** Listed records follows **

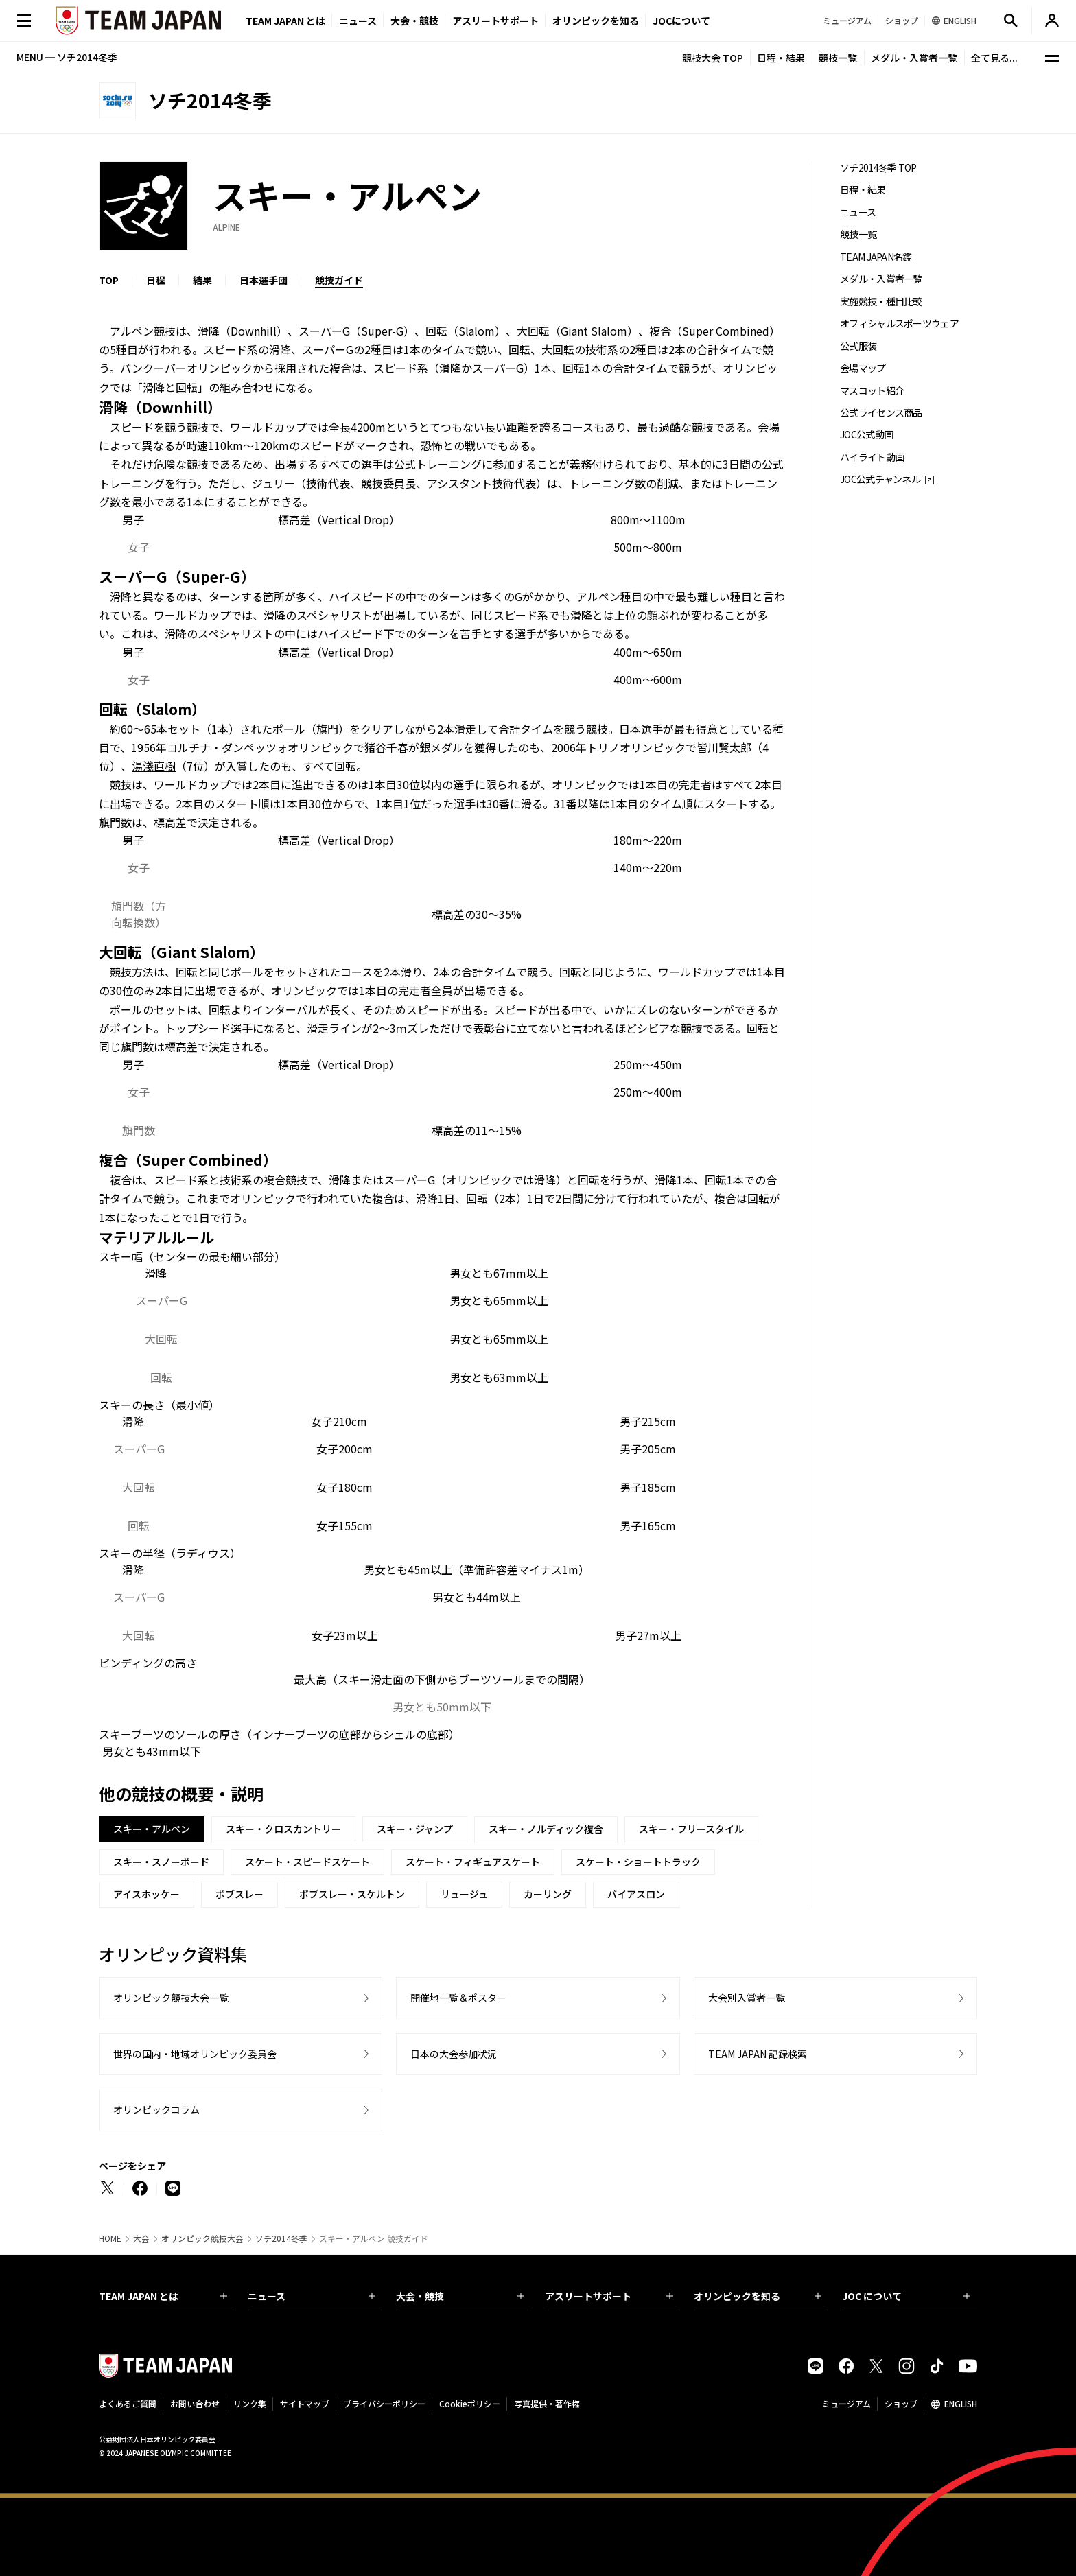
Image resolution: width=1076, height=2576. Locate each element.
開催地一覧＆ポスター (458, 1997)
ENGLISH (960, 2403)
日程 (155, 280)
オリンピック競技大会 (202, 2238)
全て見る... (994, 58)
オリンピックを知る (595, 20)
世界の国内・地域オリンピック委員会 (195, 2054)
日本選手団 (263, 280)
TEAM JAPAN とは (163, 2296)
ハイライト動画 (872, 457)
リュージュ (464, 1894)
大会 (141, 2238)
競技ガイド (339, 280)
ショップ (901, 2403)
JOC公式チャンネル (880, 479)
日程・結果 (781, 58)
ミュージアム (846, 2403)
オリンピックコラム (156, 2109)
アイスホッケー (146, 1894)
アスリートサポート (495, 20)
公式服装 (858, 346)
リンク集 (249, 2403)
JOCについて (681, 20)
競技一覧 (838, 58)
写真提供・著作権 (547, 2403)
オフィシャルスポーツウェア (899, 323)
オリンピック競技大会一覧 (171, 1997)
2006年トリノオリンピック (618, 747)
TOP (109, 280)
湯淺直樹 (154, 766)
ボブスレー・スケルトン (352, 1894)
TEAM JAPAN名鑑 (876, 257)
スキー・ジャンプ (415, 1829)
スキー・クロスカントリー (283, 1829)
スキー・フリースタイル (691, 1829)
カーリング (548, 1894)
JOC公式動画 (866, 434)
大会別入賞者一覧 (746, 1997)
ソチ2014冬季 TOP (878, 167)
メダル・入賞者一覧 (914, 58)
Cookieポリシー (469, 2403)
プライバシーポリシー (384, 2403)
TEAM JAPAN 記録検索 (757, 2054)
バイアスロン (636, 1894)
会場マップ (863, 368)
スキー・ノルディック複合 (546, 1829)
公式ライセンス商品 (881, 412)
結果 (202, 280)
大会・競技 (460, 2296)
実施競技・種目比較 (881, 301)
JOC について (906, 2296)
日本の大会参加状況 (453, 2054)
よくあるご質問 (127, 2403)
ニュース (358, 20)
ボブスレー (239, 1894)
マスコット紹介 (872, 390)
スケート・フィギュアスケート (473, 1862)
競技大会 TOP (712, 58)
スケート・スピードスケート (307, 1862)
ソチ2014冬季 (281, 2238)
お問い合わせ (195, 2403)
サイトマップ (304, 2403)
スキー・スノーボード (161, 1862)
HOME (110, 2238)
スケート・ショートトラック (638, 1862)
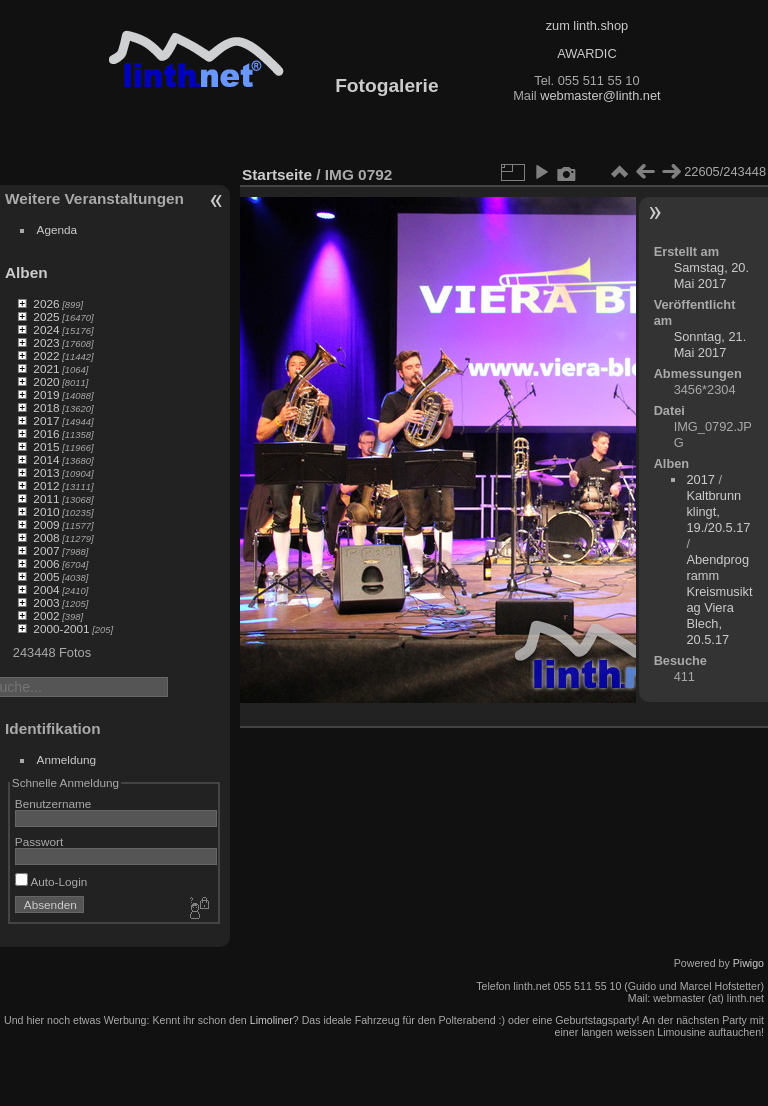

** End of Listed records **

Directions -> Among the lines above, return those that hold the word "スケート".

Exercise answer ->
スケート・フィギュアスケート (473, 1862)
スケート・スピードスケート (307, 1862)
スケート・ショートトラック (638, 1862)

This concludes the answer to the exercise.